# Supplied records
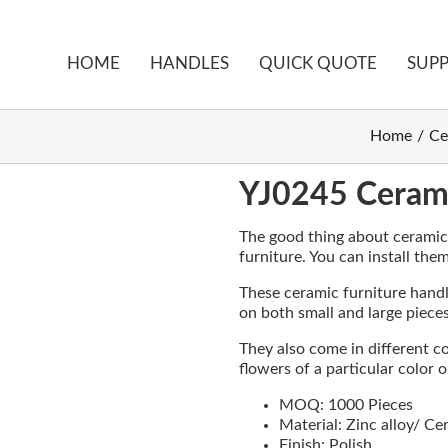
HOME
HANDLES
QUICK QUOTE
SUP
Home
Ce
YJ0245 Cerami
The good thing about ceramic m
furniture. You can install the
These ceramic furniture handle
on both small and large pieces
They also come in different c
flowers of a particular color 
MOQ: 1000 Pieces
Material: Zinc alloy/ Ce
Finish: Polish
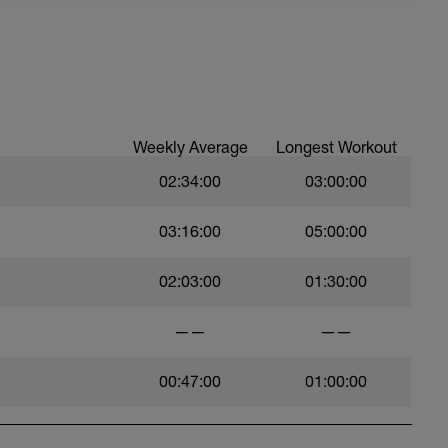
Weekly Average
Longest Workout
02:34:00
03:00:00
03:16:00
05:00:00
02:03:00
01:30:00
——
——
00:47:00
01:00:00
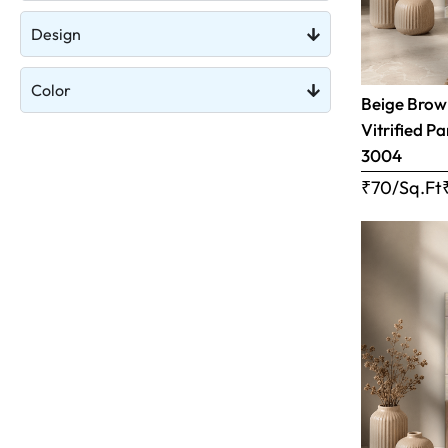
Design
Color
Beige Brow
Vitrified Pa
3004
₹70/Sq.Ft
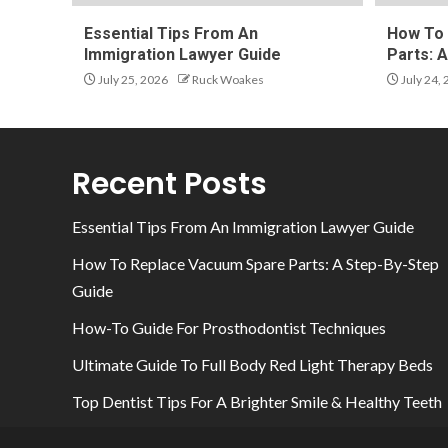
Essential Tips From An
How To 
Immigration Lawyer Guide
Parts: 
July 25, 2026
Ruck Woakes
July 24,
Recent Posts
Essential Tips From An Immigration Lawyer Guide
How To Replace Vacuum Spare Parts: A Step-By-Step
Guide
How-To Guide For Prosthodontist Techniques
Ultimate Guide To Full Body Red Light Therapy Beds
Top Dentist Tips For A Brighter Smile & Healthy Teeth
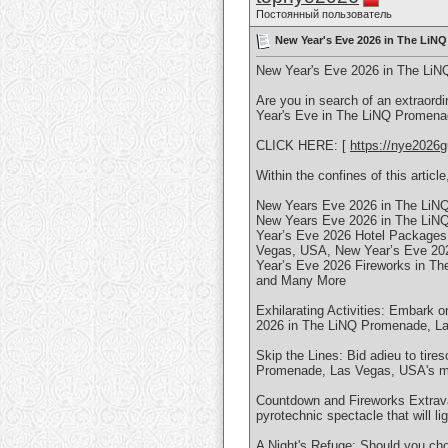
Постоянный пользователь
New Year's Eve 2026 in The LiNQ
New Year's Eve 2026 in The LiN
Are you in search of an extraord
Year's Eve in The LiNQ Promena
CLICK HERE: [
https://nye2026g
Within the confines of this article,
New Years Eve 2026 in The LiN
New Years Eve 2026 in The LiN
Year’s Eve 2026 Hotel Packages
Vegas, USA, New Year’s Eve 20
Year’s Eve 2026 Fireworks in T
and Many More
Exhilarating Activities: Embark o
2026 in The LiNQ Promenade, Las
Skip the Lines: Bid adieu to tire
Promenade, Las Vegas, USA's mos
Countdown and Fireworks Extrava
pyrotechnic spectacle that will
A Night's Refuge: Should you cho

# Exercise
This calls for each record above to be set down exactly, with the images skipped.

# Answer to this problem
HOME
HANDLES
QUICK QUOTE
SUP
Home
Ce
YJ0245 Cerami
The good thing about ceramic m
furniture. You can install the
These ceramic furniture handle
on both small and large pieces
They also come in different c
flowers of a particular color 
MOQ: 1000 Pieces
Material: Zinc alloy/ Ce
Finish: Polish
Weekly Average
Longest Workout
02:34:00
03:00:00
03:16:00
05:00:00
02:03:00
01:30:00
——
——
00:47:00
01:00:00
Design
Color
Beige Brow
Vitrified Pa
3004
₹70/Sq.Ft
Essential Tips From An
How To 
Immigration Lawyer Guide
Parts: 
July 25, 2026
Ruck Woakes
July 24,
Recent Posts
Essential Tips From An Immigration Lawyer Guide
How To Replace Vacuum Spare Parts: A Step-By-Step
Guide
How-To Guide For Prosthodontist Techniques
Ultimate Guide To Full Body Red Light Therapy Beds
Top Dentist Tips For A Brighter Smile & Healthy Teeth
Постоянный пользователь
New Year's Eve 2026 in The LiNQ
New Year's Eve 2026 in The LiN
Are you in search of an extraord
Year's Eve in The LiNQ Promena
CLICK HERE: [
https://nye2026g
Within the confines of this article,
New Years Eve 2026 in The LiN
New Years Eve 2026 in The LiN
Year’s Eve 2026 Hotel Packages
Vegas, USA, New Year’s Eve 20
Year’s Eve 2026 Fireworks in T
and Many More
Exhilarating Activities: Embark o
2026 in The LiNQ Promenade, Las
Skip the Lines: Bid adieu to tire
Promenade, Las Vegas, USA's mos
Countdown and Fireworks Extrava
pyrotechnic spectacle that will
A Night's Refuge: Should you cho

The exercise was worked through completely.